Skating reaches new heights in La Paz

25 Nov, 2014 | Katherine Browning

Art and Sports

Katherine Browning visits the world's highest skate park to roll around and chat to one of the guys who made it all happen.

Photo: From the Levi's Documentary "Skateboarding in La Paz"

It's 2:30 on Wednesday afternoon and we're waiting for the vice-president of the Skate Association of La Paz to give us a ride up to the new skate park located inside the Parque Ecológico de Pura Pura in the city’s north.

Inaugurated in June of this year, the entire park was constructed in just four weeks with the help of professional skaters and volunteers from 15 countries around the world. With 2,100 square metres of smooth concrete--made by skaters, for skaters--it's needless to say that I’m pretty psyched to check it out. An hour later, our guy arrives. By the time we crawl through peak-hour traffic and arrive at Pura Pura the park is about to close, storm clouds are threatening and suddenly my chances of carving up some pavement aren't looking so great.

Luckily, we catch Milton Arellano on his way out, who is the president of the Skate Association of La Paz and the guy who got the whole skate park rolling. Arellano is a US-born-and-raised Bolivian, who, sick of his New York lifestyle, decided to move to La Paz almost four years ago. Interested in developing the rather marginalised local skate scene, it wasn't long before Arellano got involved with the local government.

Change came in 2011, he says, when the Association presented a 40-page document to the local government based on the City’s plan for the year 2040. The aim was to advocate the benefits of alternative sports like skating. Not only does skating offer a healthy alternative to at-risk youth with plenty of idle time on their hands, but due to the geographic features of the city, downhill skateboarding can even reduce pressure on public transport, as you only need to catch it one way.

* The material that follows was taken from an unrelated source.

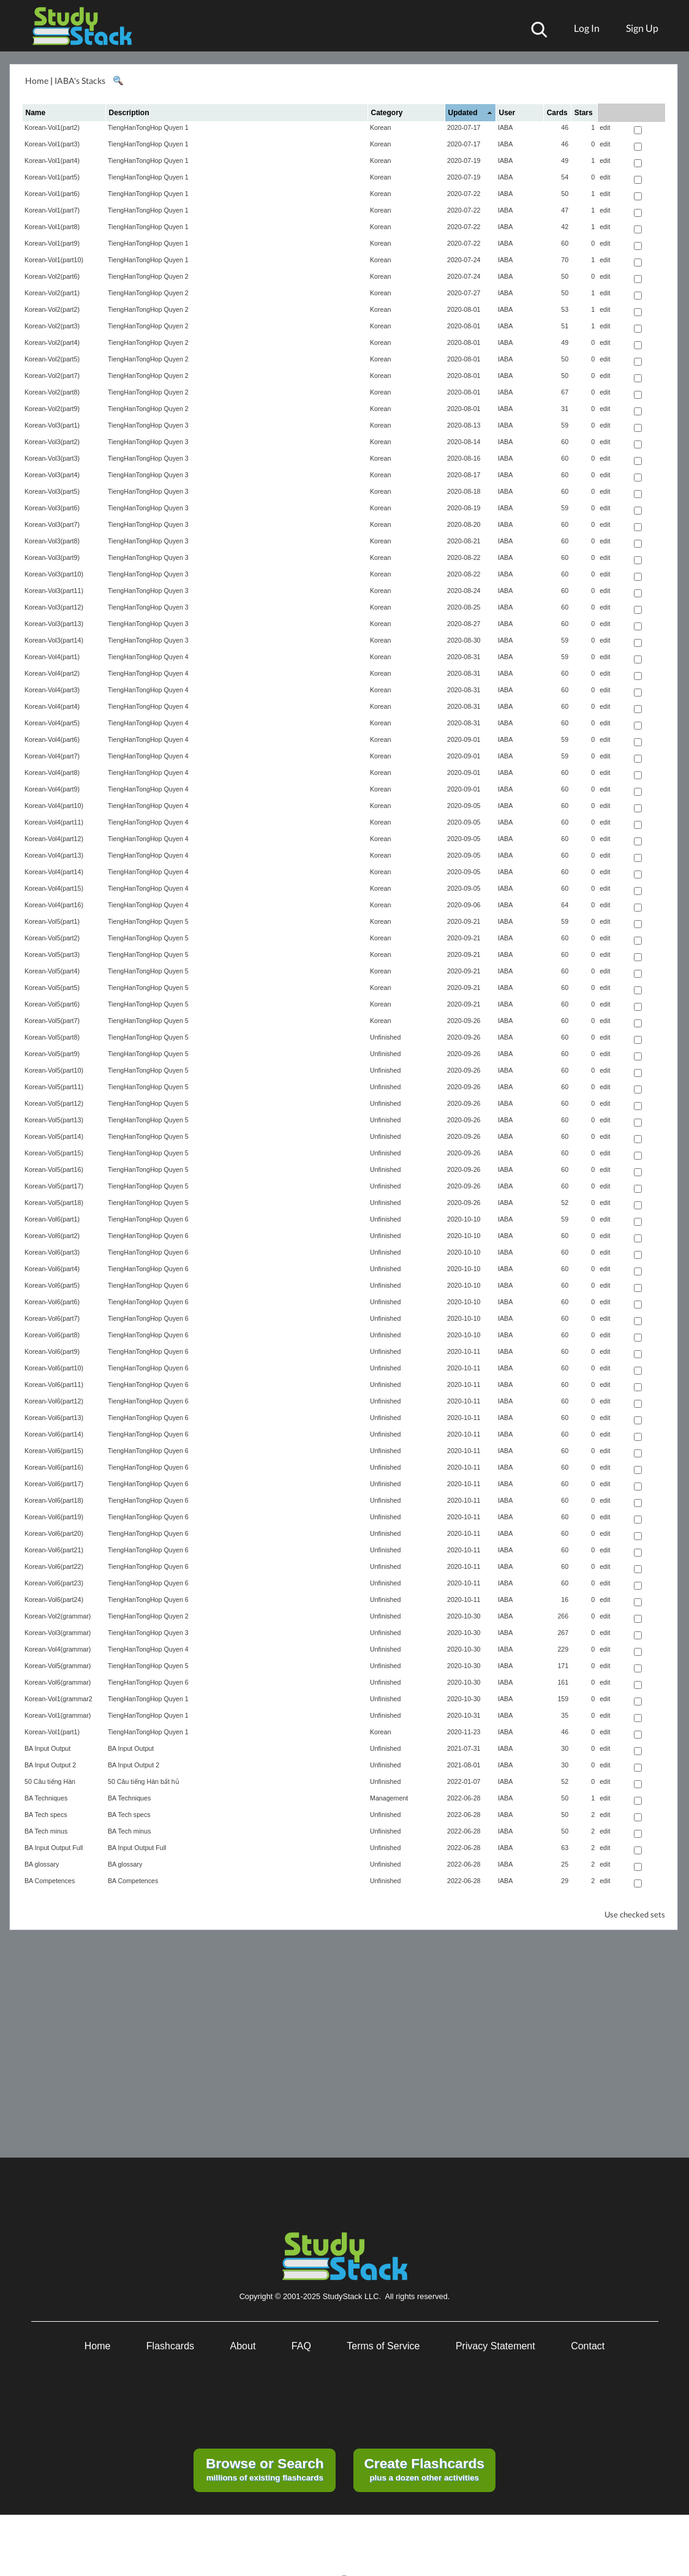 The width and height of the screenshot is (689, 2576). I want to click on Korean-Vol5(part2), so click(52, 938).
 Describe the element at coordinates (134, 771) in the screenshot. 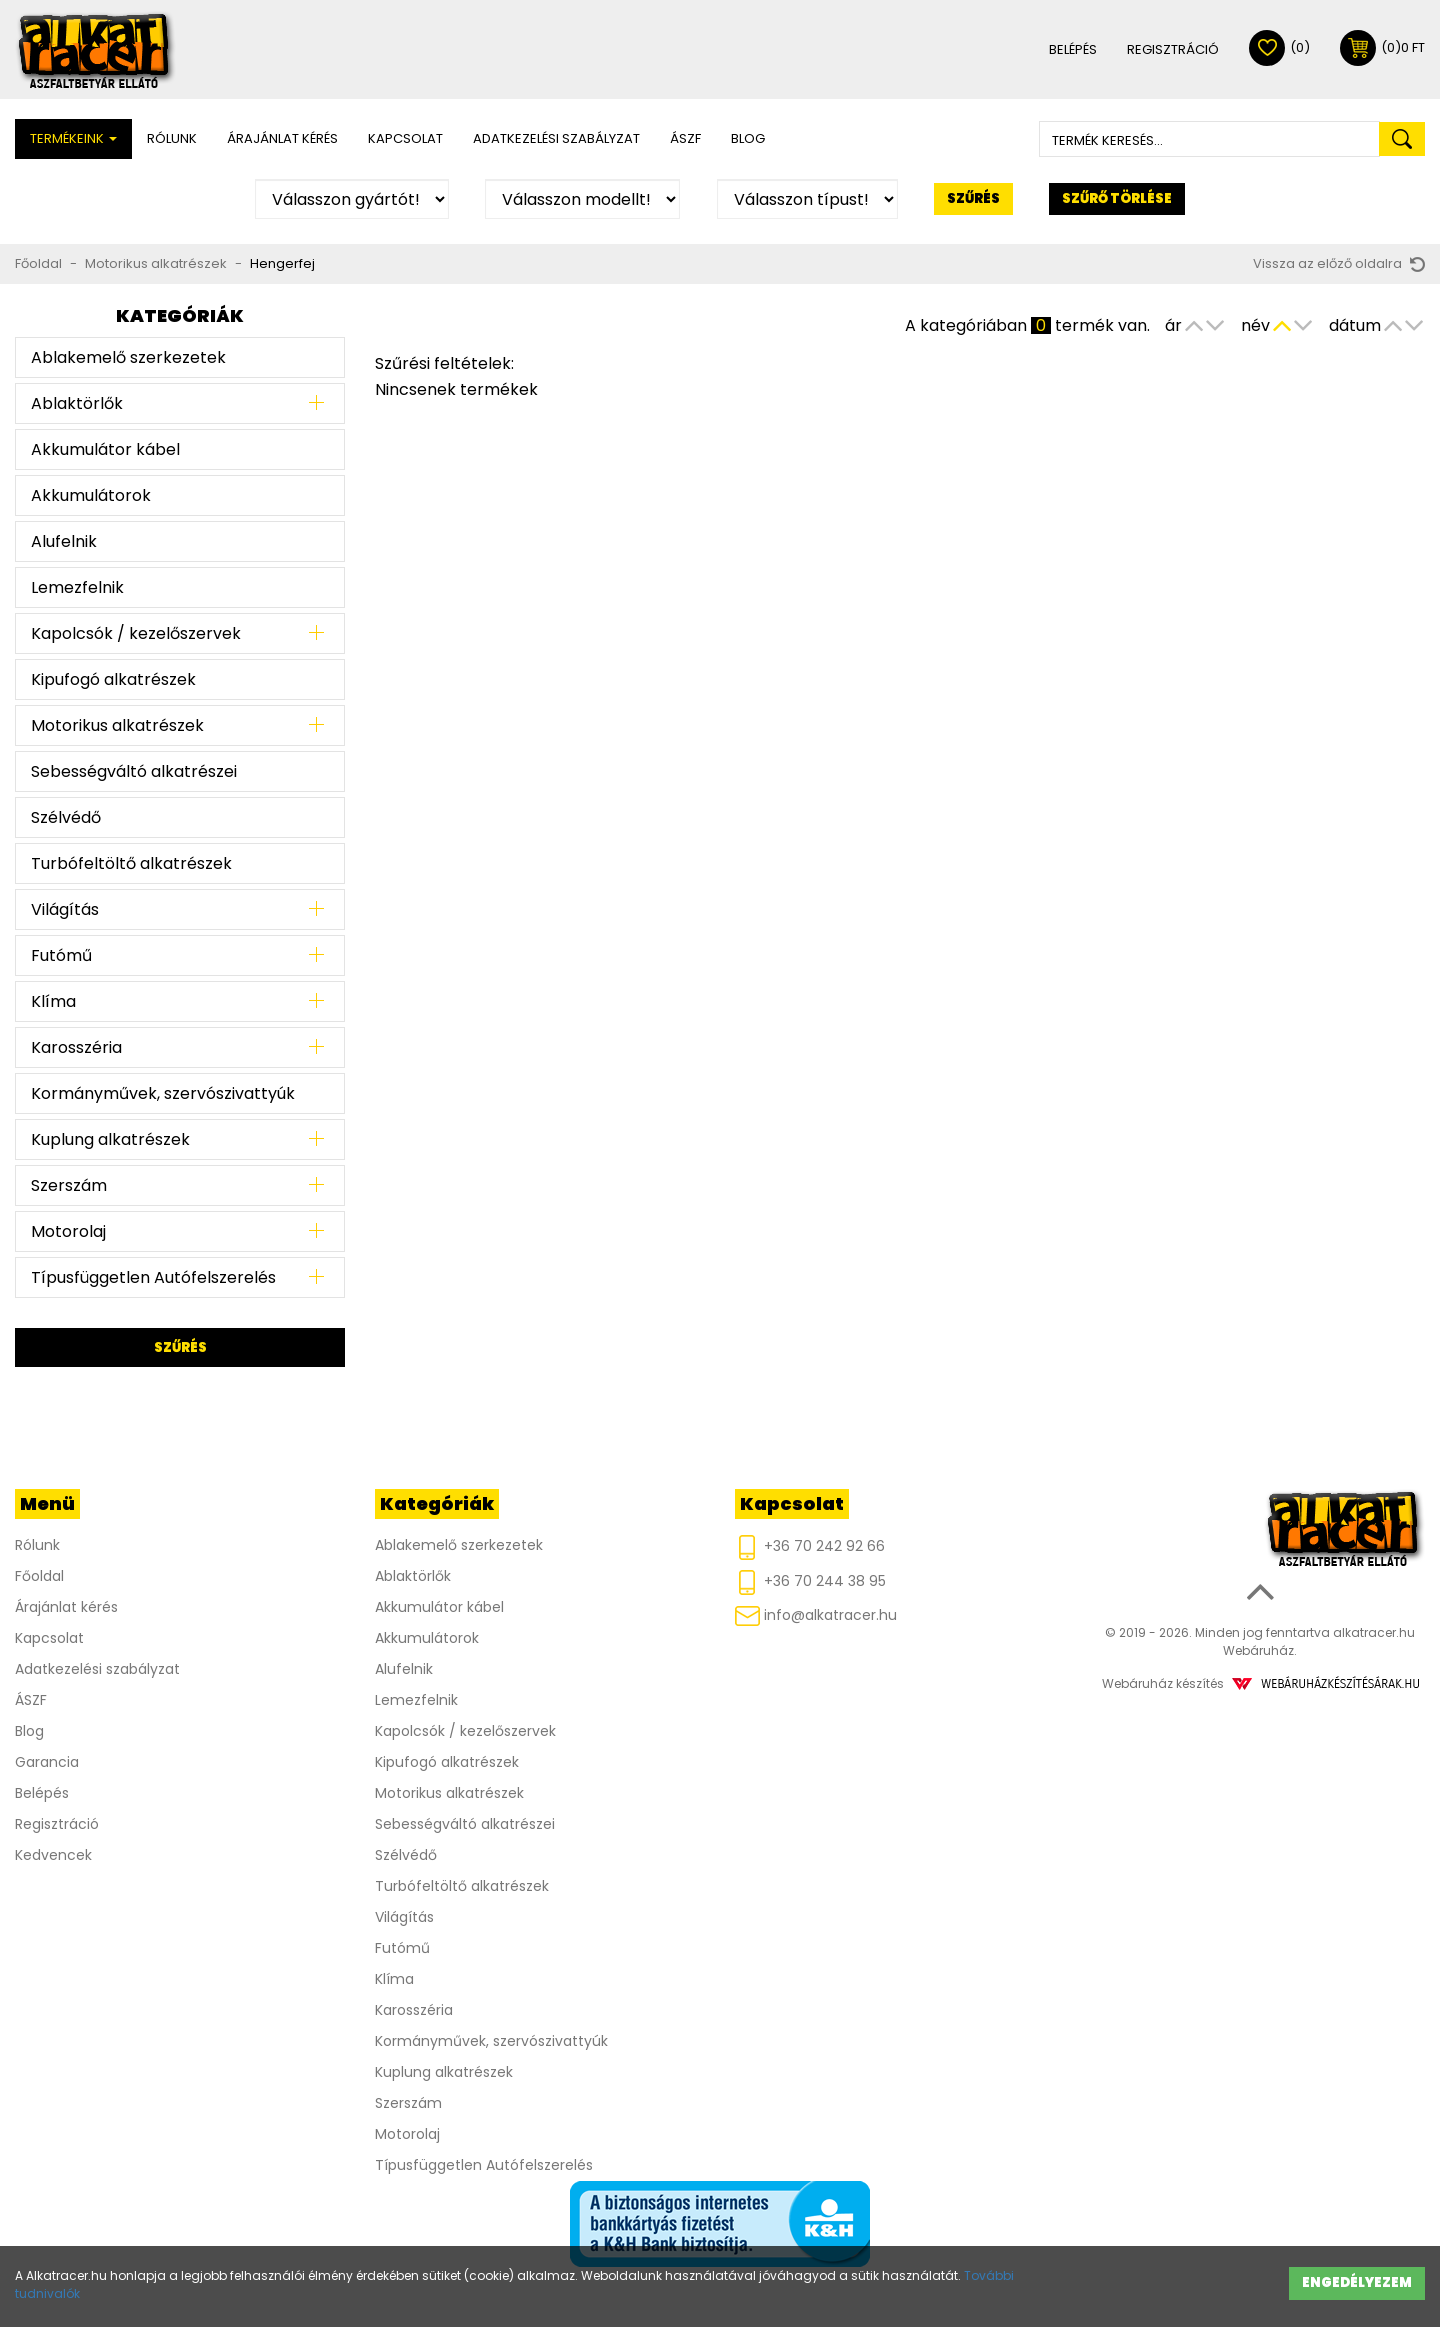 I see `Sebességváltó alkatrészei` at that location. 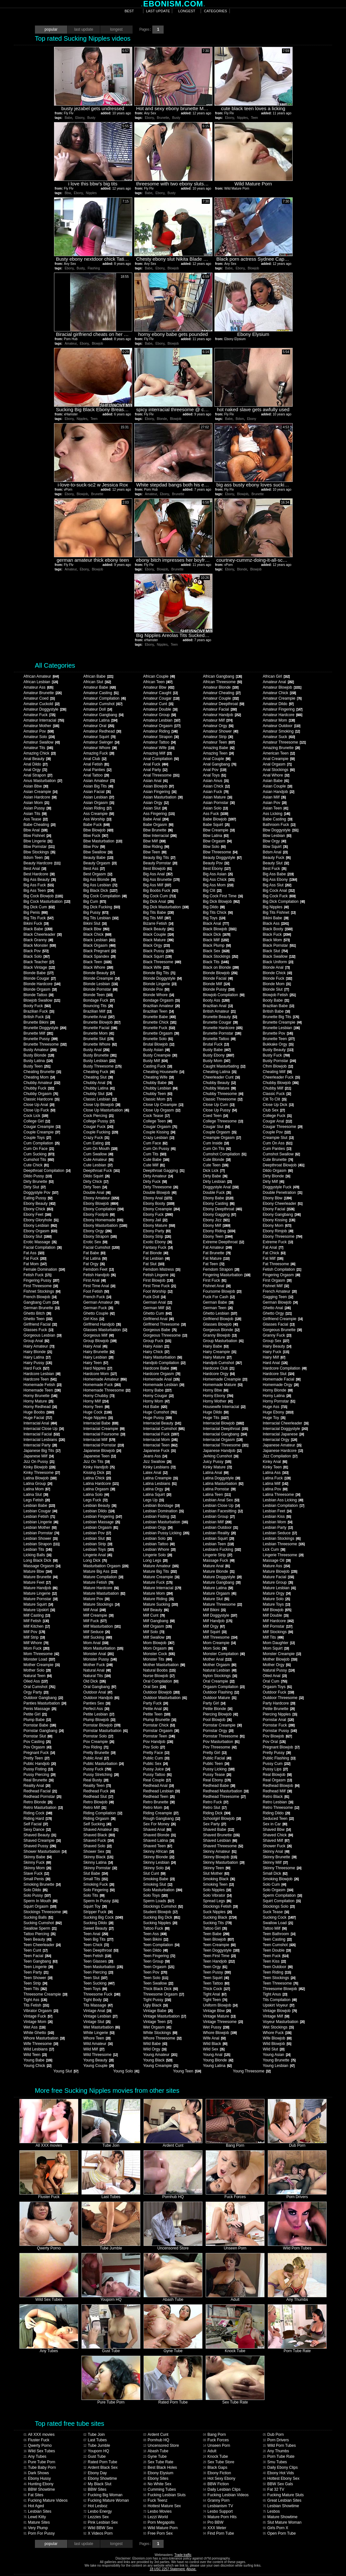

The project initiated a dialogue about plans for a skate park in La Paz but, whilst pragmatic issues such as budgets and potential locations were more easily negotiated, one big problem remained: who would actually build it?

‘Every previous civic construction for skateboarding has been a failure…’ Arellano says. ‘The measurements are wrong, the surfaces are messed up. Typically the best skate parks are made and designed by skaters.’

Literally a week later, Arellano got a call from Arne Hillerns, a representative of Make Life Skate Life, which is a German NGO that builds skateparks in underprivileged communities around the world. It turned out the organisation was looking to develop its next project in South America.

‘I was like, holy shit, thank you skate Gods for falling from the sky!’ Arellano says.

The skateboarding branch of the company Levi's then came on board and agreed to pay for the flights and expenses of international volunteer skaters who would then build the park using materials provided by the City. In October 2013, representatives from Make Life Skate Life and the with the support of the German NGO Soforthilfe, based in La Paz, visited the city to finalise details concerning the project. Their visit coincided with German Reunification Day celebrations, which is why Arellano and the guys found themselves invited to ‘a huge drunk meeting’ in the German Ambassador's house.

‘So many people kept coming up to us because we stuck out like a sore thumb... Suddenly we were these skaters in ripped-up jeans and sneakers and everyone else is wearing suits, you know? But the more we talked about it, the more people were really impressed with the project.’

The Skate Association was encouraged to apply for a microgrant and was consequently awarded 10,000 euros from the German Embassy. The money, in addition to other funds raised online, helped pay for the park’s Skate Haus, which is now an integral part of the Pura Pura skate initiative.

Within the Skate Haus is a skate school, always attended in the park's opening hours by two international volunteers -skaters who have pledged to stay in La Paz for a one year period. The school is stocked with one hundred skateboards which were donated by the German organisation Skate Aid, and are loaned out at no cost. According to Arellano, weekends are crazy, apparently there are so many kids lining up to borrow skateboards that sometimes they have to use a roster system so that everyone gets a turn.

Today, though, is not one of those days and, as the hail starts to fall, I run back to the car to find it filled with adolescent skater amigos who seem to have come out of nowhere. And what do they think of the park?

‘It is incredible. It's like nothing else. It really has helped us a lot,’ says 16 year old Juan José Gutiérrez.

Juan José’s older brother Raul, 23, is currently the vice-president of the Skate Association of La Paz and the owner of a small, kick-start skate shop in the Zona Sur. How does Raul describe the vibe of the La Paz skate scene?

‘The park project really captures the essence of the sport,’ he says, ‘which is unity, zero discrimination, inclusion of everyone. When someone is trying to learn a new trick, it doesn’t matter if they're from El Alto or the Zona Sur, there's always someone who is going to be there to help, to show them, because I think we all want this sport to grow collectively.’

I'm convinced. Come next weekend, this wannabe skater-girl will be lining up at the Skate House, patiently waiting to borrow a board, along with the other hundred-something young paceños.

The world’s highest skatepark is open Wednesday through Sunday, 09:00 to 18:00. Use of the skatepark is free but there is a cost of 1.50 bolivianos to enter the ecological park.